# [Your objective]
Output the records, every one, exactly as given.

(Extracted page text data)

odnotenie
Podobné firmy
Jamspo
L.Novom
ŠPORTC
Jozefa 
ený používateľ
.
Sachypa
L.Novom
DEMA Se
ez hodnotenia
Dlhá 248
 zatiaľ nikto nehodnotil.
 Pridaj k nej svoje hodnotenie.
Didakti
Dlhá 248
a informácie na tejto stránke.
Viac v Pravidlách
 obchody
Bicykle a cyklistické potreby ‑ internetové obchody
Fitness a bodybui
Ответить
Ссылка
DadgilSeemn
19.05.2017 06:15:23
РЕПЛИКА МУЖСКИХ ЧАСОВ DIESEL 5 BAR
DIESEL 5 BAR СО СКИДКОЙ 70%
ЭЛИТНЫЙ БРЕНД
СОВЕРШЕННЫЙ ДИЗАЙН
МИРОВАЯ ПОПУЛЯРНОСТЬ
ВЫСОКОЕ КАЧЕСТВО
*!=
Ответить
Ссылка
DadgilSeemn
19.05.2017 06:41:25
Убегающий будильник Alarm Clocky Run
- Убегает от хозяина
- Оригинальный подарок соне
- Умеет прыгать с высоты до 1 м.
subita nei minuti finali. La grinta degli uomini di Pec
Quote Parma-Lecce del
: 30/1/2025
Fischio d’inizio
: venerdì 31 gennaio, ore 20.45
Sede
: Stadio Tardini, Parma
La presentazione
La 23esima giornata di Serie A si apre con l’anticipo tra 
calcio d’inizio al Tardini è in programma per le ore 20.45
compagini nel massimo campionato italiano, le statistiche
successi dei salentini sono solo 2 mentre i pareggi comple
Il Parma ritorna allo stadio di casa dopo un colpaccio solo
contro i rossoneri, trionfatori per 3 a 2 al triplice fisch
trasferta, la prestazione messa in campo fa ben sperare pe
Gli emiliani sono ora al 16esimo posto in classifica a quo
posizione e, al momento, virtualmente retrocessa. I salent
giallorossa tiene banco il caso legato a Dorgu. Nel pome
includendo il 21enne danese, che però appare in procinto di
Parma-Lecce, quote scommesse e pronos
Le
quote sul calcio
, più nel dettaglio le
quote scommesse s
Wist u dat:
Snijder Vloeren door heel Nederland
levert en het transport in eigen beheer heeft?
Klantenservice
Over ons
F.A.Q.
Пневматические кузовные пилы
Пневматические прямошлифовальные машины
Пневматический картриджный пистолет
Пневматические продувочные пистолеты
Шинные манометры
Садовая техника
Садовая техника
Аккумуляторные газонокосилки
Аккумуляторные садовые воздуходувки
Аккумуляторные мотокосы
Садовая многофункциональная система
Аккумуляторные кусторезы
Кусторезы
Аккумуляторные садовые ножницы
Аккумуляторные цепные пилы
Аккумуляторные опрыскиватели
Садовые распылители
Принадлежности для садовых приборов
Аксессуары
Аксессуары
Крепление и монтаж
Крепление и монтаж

# [Answer below]
odnotenie
Podobné firmy
Jamspo
L.Novom
ŠPORTC
Jozefa 
ený používateľ
.
Sachypa
L.Novom
DEMA Se
ez hodnotenia
Dlhá 248
 zatiaľ nikto nehodnotil.
 Pridaj k nej svoje hodnotenie.
Didakti
Dlhá 248
a informácie na tejto stránke.
Viac v Pravidlách
 obchody
Bicykle a cyklistické potreby ‑ internetové obchody
Fitness a bodybui
Ответить
Ссылка
DadgilSeemn
19.05.2017 06:15:23
РЕПЛИКА МУЖСКИХ ЧАСОВ DIESEL 5 BAR
DIESEL 5 BAR СО СКИДКОЙ 70%
ЭЛИТНЫЙ БРЕНД
СОВЕРШЕННЫЙ ДИЗАЙН
МИРОВАЯ ПОПУЛЯРНОСТЬ
ВЫСОКОЕ КАЧЕСТВО
*!=
Ответить
Ссылка
DadgilSeemn
19.05.2017 06:41:25
Убегающий будильник Alarm Clocky Run
- Убегает от хозяина
- Оригинальный подарок соне
- Умеет прыгать с высоты до 1 м.
subita nei minuti finali. La grinta degli uomini di Pec
Quote Parma-Lecce del
: 30/1/2025
Fischio d’inizio
: venerdì 31 gennaio, ore 20.45
Sede
: Stadio Tardini, Parma
La presentazione
La 23esima giornata di Serie A si apre con l’anticipo tra 
calcio d’inizio al Tardini è in programma per le ore 20.45
compagini nel massimo campionato italiano, le statistiche
successi dei salentini sono solo 2 mentre i pareggi comple
Il Parma ritorna allo stadio di casa dopo un colpaccio solo
contro i rossoneri, trionfatori per 3 a 2 al triplice fisch
trasferta, la prestazione messa in campo fa ben sperare pe
Gli emiliani sono ora al 16esimo posto in classifica a quo
posizione e, al momento, virtualmente retrocessa. I salent
giallorossa tiene banco il caso legato a Dorgu. Nel pome
includendo il 21enne danese, che però appare in procinto di
Parma-Lecce, quote scommesse e pronos
Le
quote sul calcio
, più nel dettaglio le
quote scommesse s
Wist u dat:
Snijder Vloeren door heel Nederland
levert en het transport in eigen beheer heeft?
Klantenservice
Over ons
F.A.Q.
Пневматические кузовные пилы
Пневматические прямошлифовальные машины
Пневматический картриджный пистолет
Пневматические продувочные пистолеты
Шинные манометры
Садовая техника
Садовая техника
Аккумуляторные газонокосилки
Аккумуляторные садовые воздуходувки
Аккумуляторные мотокосы
Садовая многофункциональная система
Аккумуляторные кусторезы
Кусторезы
Аккумуляторные садовые ножницы
Аккумуляторные цепные пилы
Аккумуляторные опрыскиватели
Садовые распылители
Принадлежности для садовых приборов
Аксессуары
Аксессуары
Крепление и монтаж
Крепление и монтаж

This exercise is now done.